◆ **PROBLEM DETAILS**
Working from the data below, write out exactly the lines from its first through the line that contains "取扱商品と工事 (236, 74)", both ends included and pictures omitted.

───── EXTRACTED ENTRIES ─────

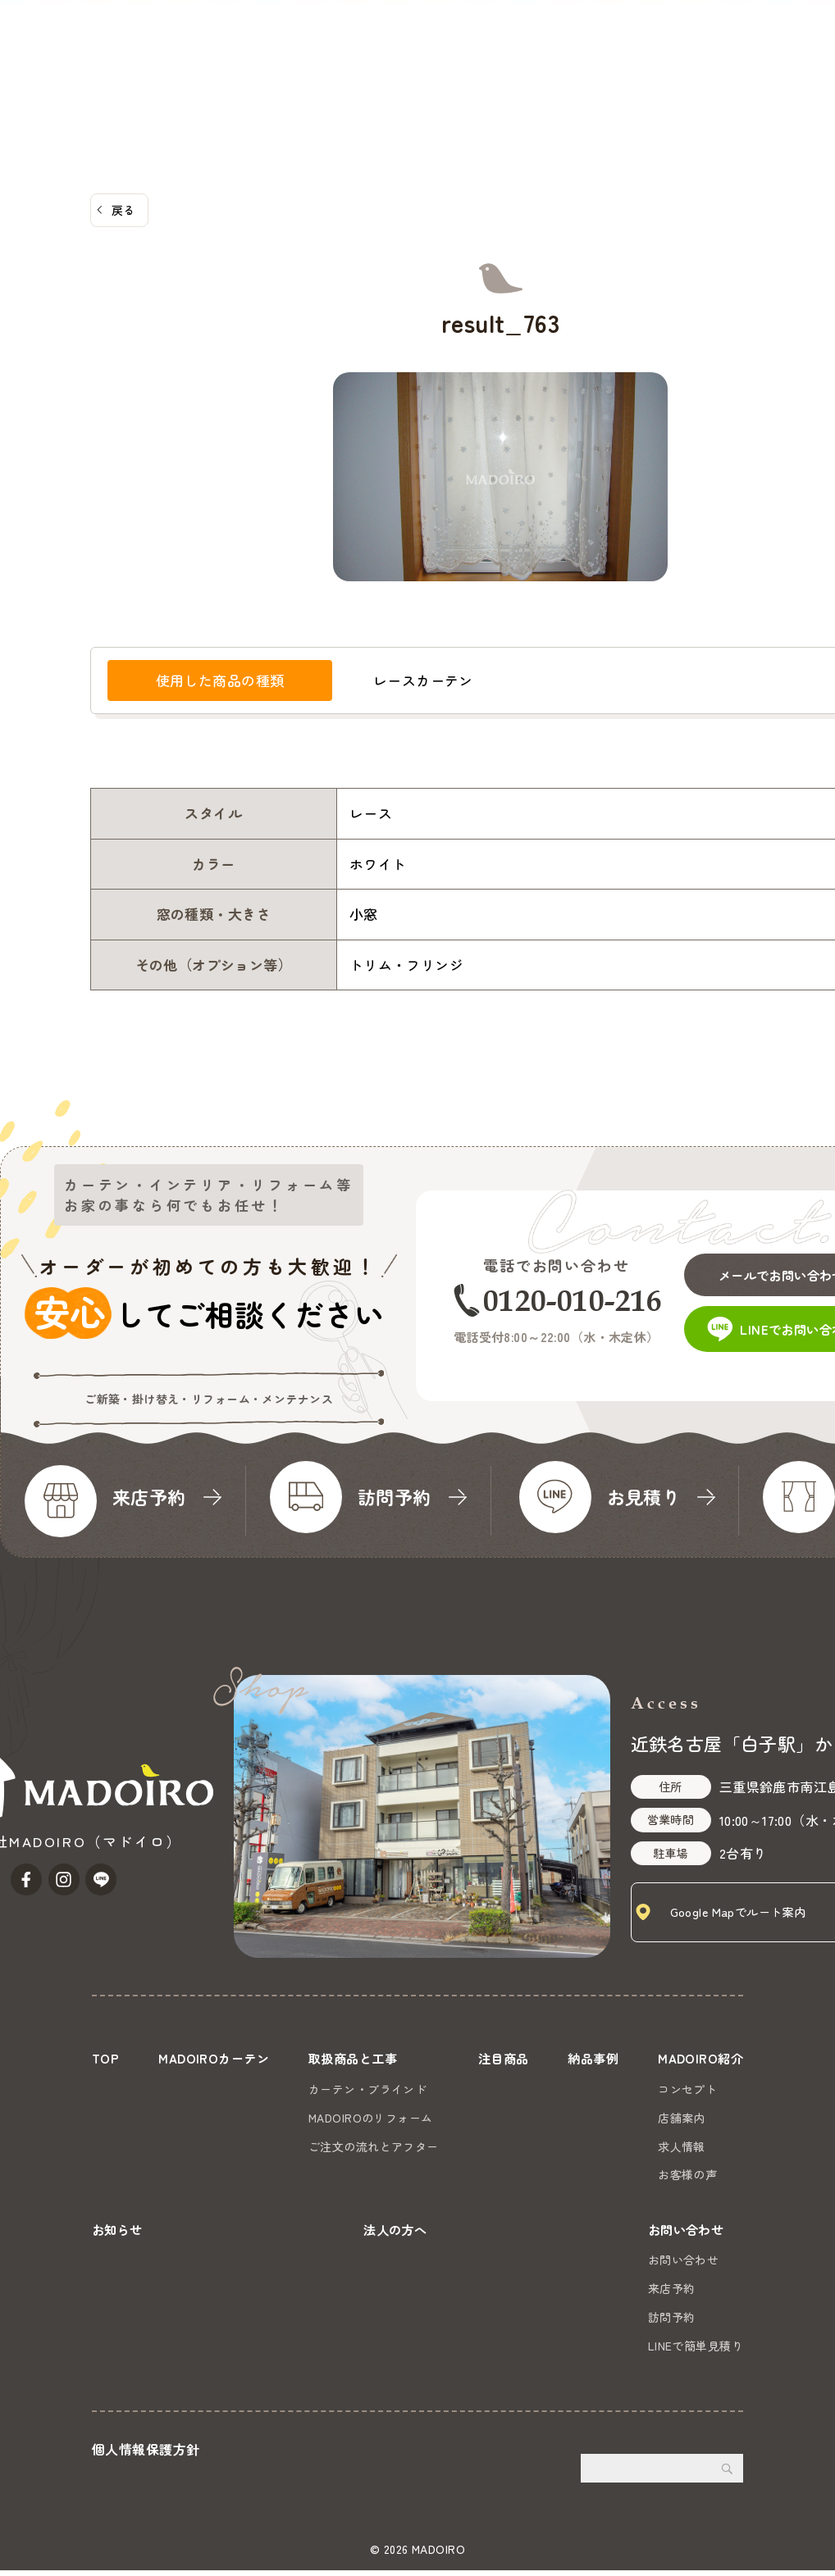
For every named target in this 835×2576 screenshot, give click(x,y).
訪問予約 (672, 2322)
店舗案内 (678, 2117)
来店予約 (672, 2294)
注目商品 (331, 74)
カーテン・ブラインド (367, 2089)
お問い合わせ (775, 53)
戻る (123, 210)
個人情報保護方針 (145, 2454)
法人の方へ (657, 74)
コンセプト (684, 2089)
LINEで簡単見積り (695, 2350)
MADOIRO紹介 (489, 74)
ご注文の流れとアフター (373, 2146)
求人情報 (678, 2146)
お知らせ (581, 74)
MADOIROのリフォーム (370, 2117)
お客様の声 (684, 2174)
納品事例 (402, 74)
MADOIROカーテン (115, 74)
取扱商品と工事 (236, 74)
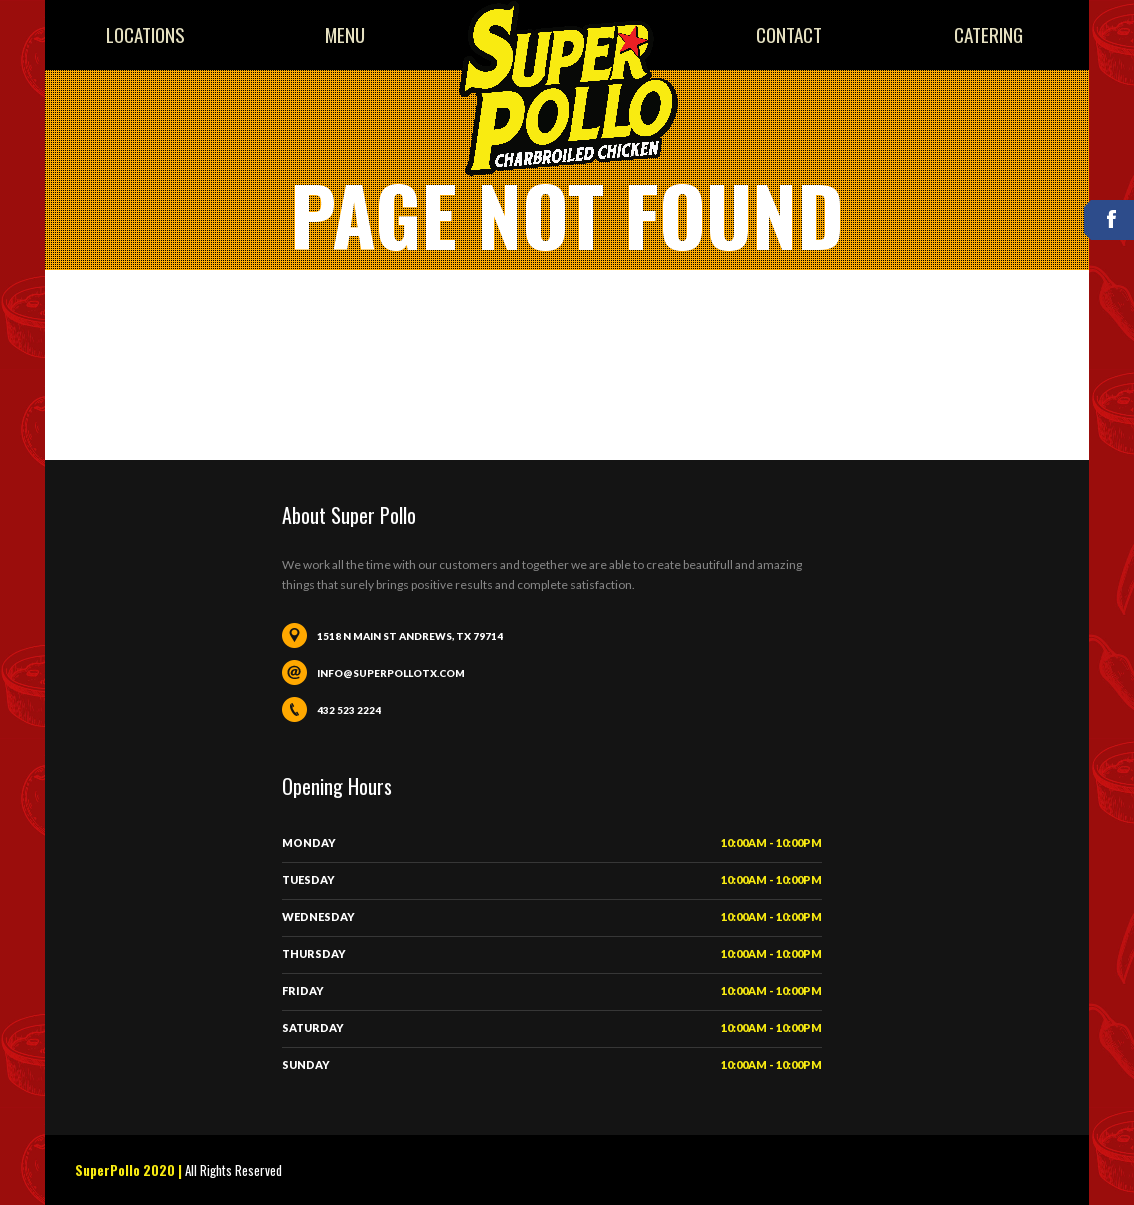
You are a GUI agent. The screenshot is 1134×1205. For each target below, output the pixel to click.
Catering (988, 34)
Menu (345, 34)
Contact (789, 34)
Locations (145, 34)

─────

◆ **ANSWER TO THIS EXERCISE**
For every named target in this 835×2576 screenshot, give click(x,y).
訪問予約 (672, 2322)
店舗案内 (678, 2117)
来店予約 (672, 2294)
注目商品 (331, 74)
カーテン・ブラインド (367, 2089)
お問い合わせ (775, 53)
戻る (123, 210)
個人情報保護方針 (145, 2454)
法人の方へ (657, 74)
コンセプト (684, 2089)
LINEで簡単見積り (695, 2350)
MADOIRO紹介 (489, 74)
ご注文の流れとアフター (373, 2146)
求人情報 (678, 2146)
お知らせ (581, 74)
MADOIROのリフォーム (370, 2117)
お客様の声 (684, 2174)
納品事例 (402, 74)
MADOIROカーテン (115, 74)
取扱商品と工事 (236, 74)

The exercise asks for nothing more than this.